PRIER EN SECRET
Jr 4, 1-4 ; Mt 5, 1-12
(7 juillet 1986)
Homélie du Frère Daniel BOURGEOIS
|
D |
ans le sermon sur la prière que nous venons d'entendre je retiendrai deux choses La première c'est que Jésus insiste beaucoup sur la dimension du secret dans la prière. La prière a quelque chose qui n'est pas descriptible. Quand Jésus critique ceux qui vont faire leur prière en se campant dans les synagogues ou les carrefours pour qu'on les voie, ce n'est pas simplement le comportement hypocrite qui pourrait âtre ainsi dénoncé. C'est le fait précisément que le visage véritable de la prière est quelque chose de secret et de caché. Pourquoi ? Parce que précisément la prière est relation avec le cœur du Père et que même, et l'Église ne s'en est pas gênée, si la prière a une dimension de manifestation publique, il ne faudrait pas se tromper sur la réalité centrale de la prière. Tout ce que nous voyons n'a de sens que par le secret invisible et mystérieux par lequel nous sommes attachés sur le mystère même de la présence de Dieu.

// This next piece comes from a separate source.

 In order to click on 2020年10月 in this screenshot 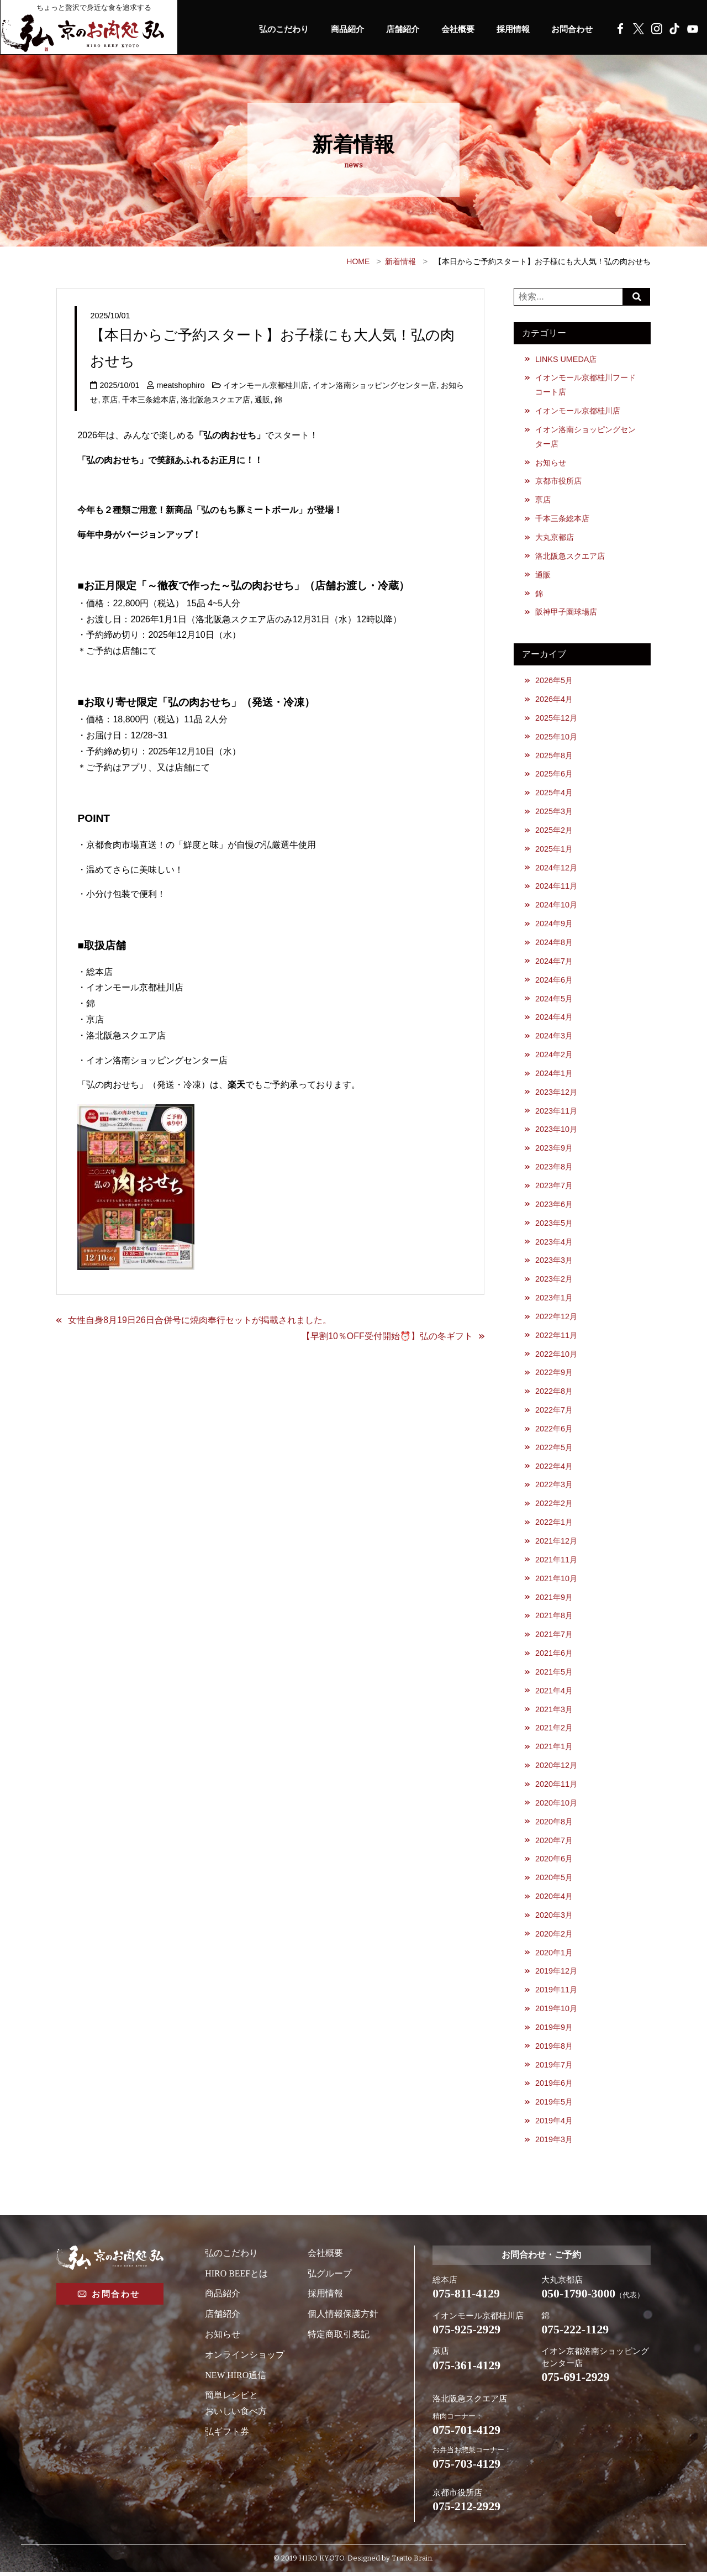 , I will do `click(556, 1806)`.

Tout comme, d'une certaine manière, lorsque nous sommes présents à quelqu'un, le plus mystérieux et le plus attachant n'est pas ce que nous voyons de cette personne, mais cet indicible secret vers lequel se porte le regard de notre cœur, de la même façon dans la prière, ce qui est fascinant, c'est le fait que nous puissions élever notre cœur, notre regard, notre prière jusqu'au secret même de Dieu. La prière est un mystère d'intimité. C'est sûr que pour nous, parce que nous sommes des êtres de chair et de sang, parce que nous avons un corps, la prière s'enracinera toujours dans ce corps, dans des gestes, dans des paroles, mais ce qui fait la grandeur et la beauté de la prière c'est que tout cela nous conduit au-delà de nous-mêmes dans le cœur même de Dieu.
Et la deuxième chose, c'est que précisément, lorsqu'il s'agit de nommer ce qui est à proprement parler innommable et ineffable, Jésus le Seigneur a trouvé le nom véritable car Il était le seul à pouvoir nous le dire. Il nous a dit que c'était "Notre Père". Dans les relations humaines, nous avons très bien que la relation à notre père ou à notre mère est quelque chose de très mystérieux, si mystérieux que pour une part de nous-mêmes il nous constitue, il nous fait exister tels que nous sommes. Et nous savons très bien que si nous essayions de remonter jusque dans le secret même de la vie de nos parents pour essayer de deviner cet amour qui nous a donné naissance, nous ne pourrions jamais y arriver. Nous n'en avons qu'un vague pressentiment.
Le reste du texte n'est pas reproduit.